Consumers are increasingly looking for products that are healthy for them and the planet without compromising on taste. BlueNalu has conducted quite a bit of consumer research in the U.S., and we have identified that our target market is people who love seafood! Seafood already enjoys a health halo, and when we share that our seafood will not contain antibiotics, mercury, microplastics or other contaminants, consumers are drawn to these benefits. We’ve also interviewed 75 chefs and foodservice operators who recognize that our product will provide consistent, 100 percent yield, year-round supply and eliminate the tremendous variability and unpredictability that exists in the seafood supply chain today. Both consumers and foodservice operators are excited to see seafood products that are healthy, humane, and sustainable. We have also received considerable interest abroad, through strategic partnerships, particularly in Asia where seafood consumption is the highest globally. Our cell-cultured seafood will provide a third option to complement wild-caught and farm-raised seafood, helping to alleviate stressors on wild fisheries and allow them to replenish. At the same time, we will be providing consumers the same great taste and nutritional composition as conventional seafood, but without the toxins, antibiotics and environmental pollutants.
What does Earth Day mean for you personally?
Earth Day is an extraordinarily important day for us. When I started the company, I was very excited to see that the UN came out with the 17 Sustainable Development Goals (SDGs) and that we aligned with quite a number of them, specifically, SDG 14—Life Below Water. While Earth Day signifies an opportunity to come together and celebrate our planet, we are aligned with the UN in embracing the SDGs and not just thinking about Earth Day as one day per year, but every day. Our ocean must receive more attention. It makes up two-thirds of our planet—the great majority of our biodiversity.

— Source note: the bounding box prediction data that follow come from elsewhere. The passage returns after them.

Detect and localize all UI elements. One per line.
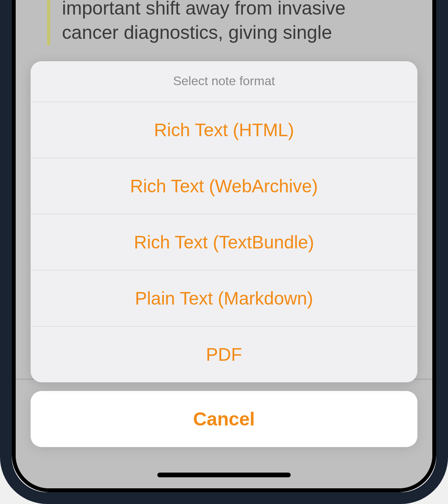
background-text-line: cancer diagnostics, giving single — [62, 20, 401, 45]
home-indicator[interactable] — [157, 473, 291, 477]
background-quote-block: important shift away from invasive cance… — [47, 0, 401, 45]
phone-screen: important shift away from invasive cance… — [12, 0, 436, 492]
sheet-title: Select note format — [31, 61, 417, 102]
option-rich-text-html[interactable]: Rich Text (HTML) — [31, 102, 417, 158]
action-sheet-container: Select note format Rich Text (HTML) Rich… — [31, 61, 417, 447]
option-rich-text-textbundle[interactable]: Rich Text (TextBundle) — [31, 214, 417, 270]
background-text-line: important shift away from invasive — [62, 0, 401, 20]
cancel-button[interactable]: Cancel — [31, 391, 417, 447]
option-plain-text-markdown[interactable]: Plain Text (Markdown) — [31, 270, 417, 327]
action-sheet: Select note format Rich Text (HTML) Rich… — [31, 61, 417, 382]
option-rich-text-webarchive[interactable]: Rich Text (WebArchive) — [31, 158, 417, 214]
option-pdf[interactable]: PDF — [31, 327, 417, 382]
phone-frame: important shift away from invasive cance… — [0, 0, 448, 504]
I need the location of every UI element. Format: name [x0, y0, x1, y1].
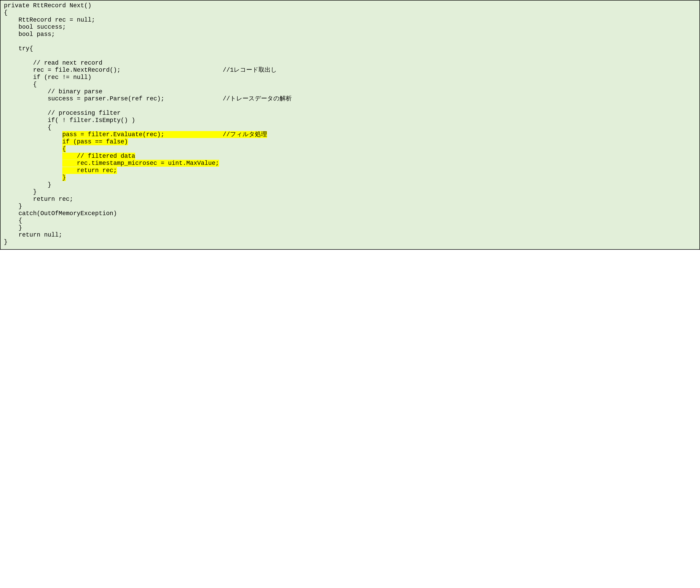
- code-line: catch(OutOfMemoryException): [4, 210, 117, 217]
- code-indent: [4, 153, 62, 160]
- code-comment-jp: //1レコード取出し: [223, 67, 277, 74]
- code-line: rec = file.NextRecord();: [4, 67, 223, 74]
- code-line: {: [4, 9, 8, 16]
- code-indent: [4, 145, 62, 152]
- code-line: bool success;: [4, 24, 66, 31]
- code-line: return null;: [4, 231, 62, 238]
- code-line-highlighted: return rec;: [62, 167, 117, 174]
- code-line: // processing filter: [4, 110, 120, 117]
- code-line-highlighted: }: [62, 174, 66, 181]
- code-indent: [4, 174, 62, 181]
- code-line-highlighted: rec.timestamp_microsec = uint.MaxValue;: [62, 160, 219, 167]
- code-line: // binary parse: [4, 88, 102, 95]
- code-line: }: [4, 224, 22, 231]
- code-indent: [4, 138, 62, 145]
- code-line: }: [4, 203, 22, 210]
- code-line: }: [4, 239, 8, 245]
- code-indent: [4, 167, 62, 174]
- code-line: return rec;: [4, 196, 73, 203]
- code-line-highlighted: pass = filter.Evaluate(rec);: [62, 131, 223, 138]
- code-comment-jp-highlighted: //フィルタ処理: [223, 131, 267, 138]
- code-line: try{: [4, 45, 33, 52]
- code-comment-jp: //トレースデータの解析: [223, 95, 292, 102]
- code-indent: [4, 131, 62, 138]
- code-line-highlighted: if (pass == false): [62, 138, 128, 145]
- code-line: bool pass;: [4, 31, 55, 38]
- code-line: }: [4, 181, 51, 188]
- code-line: RttRecord rec = null;: [4, 17, 95, 23]
- code-line: {: [4, 81, 37, 88]
- code-line: private RttRecord Next(): [4, 2, 91, 9]
- code-line: success = parser.Parse(ref rec);: [4, 95, 223, 102]
- code-indent: [4, 160, 62, 167]
- code-line: {: [4, 217, 22, 224]
- code-line: }: [4, 188, 37, 195]
- code-line-highlighted: // filtered data: [62, 153, 135, 160]
- code-block: private RttRecord Next() { RttRecord rec…: [0, 0, 700, 250]
- code-line: {: [4, 124, 51, 131]
- code-line: if( ! filter.IsEmpty() ): [4, 117, 135, 124]
- code-line: if (rec != null): [4, 74, 91, 81]
- code-line-highlighted: {: [62, 145, 66, 152]
- code-line: // read next record: [4, 60, 102, 66]
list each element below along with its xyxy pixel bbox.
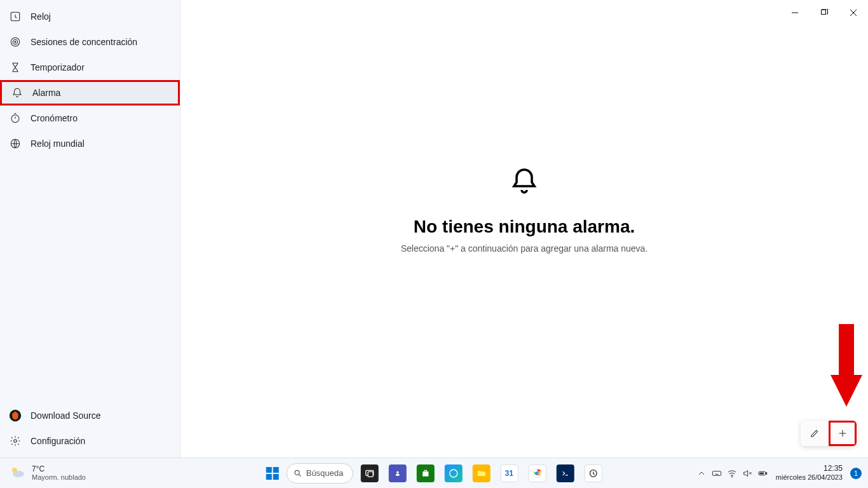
bell-icon: [11, 86, 24, 99]
sidebar-item-focus[interactable]: Sesiones de concentración: [0, 29, 180, 55]
svg-point-2: [13, 39, 18, 44]
clock-time: 12:35: [776, 464, 843, 473]
svg-rect-19: [368, 471, 373, 477]
sidebar-item-alarm[interactable]: Alarma: [0, 80, 180, 105]
start-button[interactable]: [264, 464, 281, 482]
notification-badge[interactable]: 1: [850, 468, 862, 479]
taskbar-search[interactable]: Búsqueda: [287, 463, 353, 484]
clock-app-window: Reloj Sesiones de concentración Temporiz…: [0, 0, 868, 458]
svg-rect-22: [423, 471, 428, 477]
svg-rect-27: [712, 471, 721, 475]
svg-rect-9: [839, 324, 854, 375]
svg-point-28: [731, 476, 732, 477]
sidebar-item-label: Alarma: [32, 88, 60, 98]
svg-rect-13: [266, 467, 272, 473]
wifi-icon[interactable]: [726, 468, 738, 479]
taskbar-app-terminal[interactable]: [556, 464, 574, 482]
sidebar-item-timer[interactable]: Temporizador: [0, 55, 180, 80]
add-alarm-button[interactable]: [829, 421, 857, 446]
svg-point-1: [11, 37, 20, 46]
minimize-button[interactable]: [780, 0, 810, 25]
taskbar-app-store[interactable]: [416, 464, 434, 482]
taskbar-app-chrome[interactable]: [528, 464, 546, 482]
keyboard-icon[interactable]: [711, 468, 722, 479]
empty-state-heading: No tienes ninguna alarma.: [414, 217, 635, 237]
download-source-icon: [9, 409, 22, 422]
sidebar: Reloj Sesiones de concentración Temporiz…: [0, 0, 180, 458]
bell-large-icon: [509, 166, 539, 199]
svg-point-3: [15, 41, 16, 43]
hourglass-icon: [9, 61, 22, 74]
windows-taskbar: 7°C Mayorm. nublado Búsqueda: [0, 458, 868, 488]
taskbar-app-teams[interactable]: [388, 464, 406, 482]
target-icon: [9, 36, 22, 48]
taskbar-app-taskview[interactable]: [360, 464, 378, 482]
weather-desc: Mayorm. nublado: [32, 473, 86, 481]
volume-muted-icon[interactable]: [742, 468, 753, 479]
app-title-row: Reloj: [0, 4, 180, 29]
sidebar-item-download-source[interactable]: Download Source: [0, 403, 180, 428]
battery-icon[interactable]: [757, 468, 768, 479]
sidebar-item-label: Configuración: [31, 436, 85, 446]
svg-rect-14: [273, 467, 279, 473]
taskbar-weather[interactable]: 7°C Mayorm. nublado: [0, 458, 86, 488]
sidebar-item-label: Reloj mundial: [31, 139, 85, 149]
sidebar-item-label: Cronómetro: [31, 113, 78, 123]
stopwatch-icon: [9, 112, 22, 125]
empty-state-subtext: Selecciona "+" a continuación para agreg…: [401, 243, 648, 254]
taskbar-center: Búsqueda 31: [264, 458, 605, 488]
svg-marker-10: [831, 375, 862, 407]
search-label: Búsqueda: [306, 468, 344, 478]
main-content: No tienes ninguna alarma. Selecciona "+"…: [180, 0, 868, 458]
clock-date: miércoles 26/04/2023: [776, 473, 843, 482]
system-tray: 12:35 miércoles 26/04/2023 1: [696, 458, 862, 488]
fab-group: [801, 421, 857, 446]
sidebar-item-stopwatch[interactable]: Cronómetro: [0, 105, 180, 131]
weather-temp: 7°C: [32, 465, 86, 473]
clock-app-icon: [9, 10, 22, 23]
app-title: Reloj: [31, 11, 51, 22]
svg-point-17: [295, 470, 299, 475]
window-controls: [780, 0, 868, 25]
taskbar-app-calendar[interactable]: 31: [500, 464, 518, 482]
sidebar-item-settings[interactable]: Configuración: [0, 428, 180, 454]
gear-icon: [9, 435, 22, 447]
svg-rect-8: [822, 10, 826, 15]
sidebar-item-label: Temporizador: [31, 62, 85, 72]
svg-point-20: [397, 471, 399, 473]
edit-alarm-button[interactable]: [801, 421, 829, 446]
annotation-arrow: [831, 324, 862, 413]
sidebar-item-worldclock[interactable]: Reloj mundial: [0, 131, 180, 156]
sidebar-item-label: Download Source: [31, 410, 101, 421]
taskbar-app-edge[interactable]: [444, 464, 462, 482]
svg-point-12: [13, 471, 24, 477]
svg-rect-21: [395, 473, 399, 476]
weather-icon: [9, 464, 25, 483]
taskbar-app-yclock[interactable]: [584, 464, 602, 482]
svg-rect-15: [266, 474, 272, 480]
taskbar-app-explorer[interactable]: [472, 464, 490, 482]
globe-icon: [9, 137, 22, 150]
svg-point-23: [449, 470, 457, 477]
sidebar-item-label: Sesiones de concentración: [31, 37, 137, 47]
svg-point-7: [14, 440, 17, 443]
svg-rect-31: [759, 472, 764, 474]
maximize-button[interactable]: [810, 0, 839, 25]
taskbar-clock[interactable]: 12:35 miércoles 26/04/2023: [772, 464, 846, 481]
svg-rect-30: [766, 472, 766, 474]
svg-rect-16: [273, 474, 279, 480]
alarm-empty-state: No tienes ninguna alarma. Selecciona "+"…: [401, 166, 648, 254]
tray-overflow-icon[interactable]: [696, 468, 707, 479]
weather-text: 7°C Mayorm. nublado: [32, 465, 86, 481]
close-button[interactable]: [839, 0, 868, 25]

One to 3 trillion fish are harvested each year—far more than any other animal, resulting in a very insecure, very vulnerable and very unstable supply chain. More people are eating fish than ever before. Why? They’re moving away from red meat toward fish because it’s healthier, and yet the contamination and lack of care for our ocean is resulting in increasingly unhealthy seafood due to microplastics and pollutants in our ocean ecosystems.
Why did you choose to be headquartered in San Diego?
I’ve done a fair amount of work in site selection and San Diego shined because of its workforce—not just because it’s an amazing place to live, with amazing sunshine every day. This is such a home for cell biology, tissue engineering, bioprocessing, an extraordinary level of innovation, and even a heritage in seafood. This was the ‘Tuna Capital of the World’ back in the thirties and forties. Bumblebee and Chicken of the Sea both had their roots here. It also has access to venture capital, and proximity to Asia. We are very proud to be in San Diego community. We hope that BlueNalu’s presence here will help make Southern California more of a powerhouse in food innovation.